How can you say Galileo didn't use tools? He invented the telescope fer God's sake. He timed the descent of falling objects by hiring musicians to keep a beat (no watches). When he couldn't time things, he built ramps and arches to compare things side by side. Much of his machinery was didactic because he often needed to demonstrate his ideas to the courtiers who supported him. We credit him with the invention of the experimental method today because described them in language reminiscent of geometric proofs.
I agree with you about the CV thing, though. We should talk sometime...
Yeah, Galileo is a particularly bad example. I believe he had a professional instrument maker working for him full-time. Newton would illustrate the point better.
Galileo didn't invent the telescope, though. What he did do first is use telescopes for astronomy.
Saying that "vision doesn't work" is like saying "audio doesn't work". Outside a particular problem, you can't generalize to that level.
Automated surveillance from a fixed camera works extremely well (VSAM). Certain object class recognition like face or pedestrian detection works extremely well (Viola & Jones). Stereo depth extraction, some systems with amazing & cheap custom ASICs, works extremely well (Tyzx). 2D object instance recognition works extremely well (SIFT). This can power SLAM when combined with stereo imagery. Object Tracking works extremely well (Collins). Traversable road classification, car detection, road boundary & lane detection, and Stereo/SFM will power the first semi-autonomous cars. All that tech works really well today -- the task is system integration.
Also, vision isn't just visible light cameras. ASC is making a flash lidar that would make you drool. The "Swiss Ranger" is also good. Both can provide snap-shot volumetric 3D data combined with color and texture information, with no moving parts.
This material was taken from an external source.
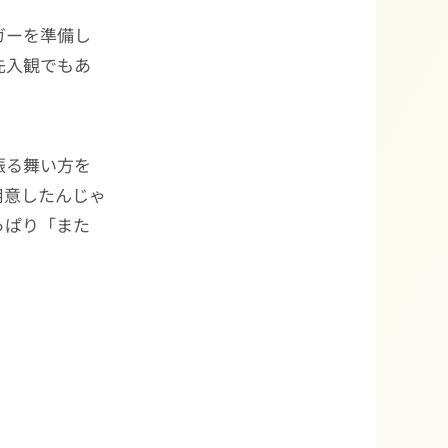
ガーを準備し
先入観でもあ
振る舞い方を
用意したんじゃ
っぱり「また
They'll scale much better than scanning lidars and even multi-laser systems like Velodyne.
Add 3D processing like Spin Images to the mix, and integrated vision systems will get very, very powerful, very soon.
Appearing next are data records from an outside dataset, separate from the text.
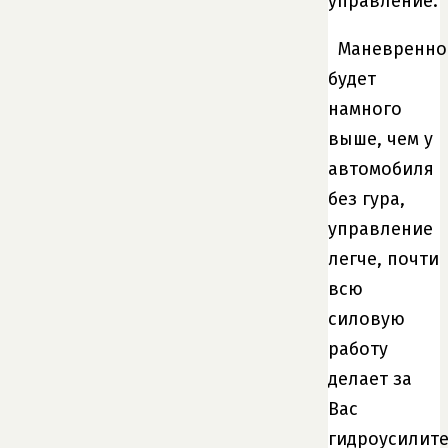
управление.
Маневренно
будет
намного
выше, чем у
автомобиля
без гура,
управление
легче, почти
всю
силовую
работу
делает за
Вас
гидроусилит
I like AnyBot's approach, but I think it is incorrect to assume "AI" won't be good enough and tele-operation will be king. If I were a pure-software robotics startup, I would focus on vision & navigation software, large/networked system integration/configuration/scalability utilities (like I'm sure you're building), and behavior systems.
For a text, I would recommend reading the winning papers from major vision/machine learning/robotics conferences, and the papers they reference. Grad students at CMU's Robotics Institute use Forsyth & Ponce's "computer vision, a modern approach".
http://www.amazon.com/Computer-Vision-Approach-David-Forsyth...
I would also recommend Mitchell's "Machine Learning", Strang's "Linear Algebra and it's applications", and throw in Thrun's new "Probabilistic Robotics" for fun.
This (http://www.amazon.com/Introductory-Techniques-3-D-Computer-V...) is the best book on Computer Vision I 've come across. I first encountered it when trawling Stanford courses for good problem sets and research projects. Sebastian Thrun used to teach a class with this book (http://robots.stanford.edu/cs223b04/). It is fairly expensive and fairly mathematical but it is worth every cent you pay for it (imho).
It's _far_ more powerful than Pixcavator, well supported, liberally licensed, and provides some really awesome high-level API's.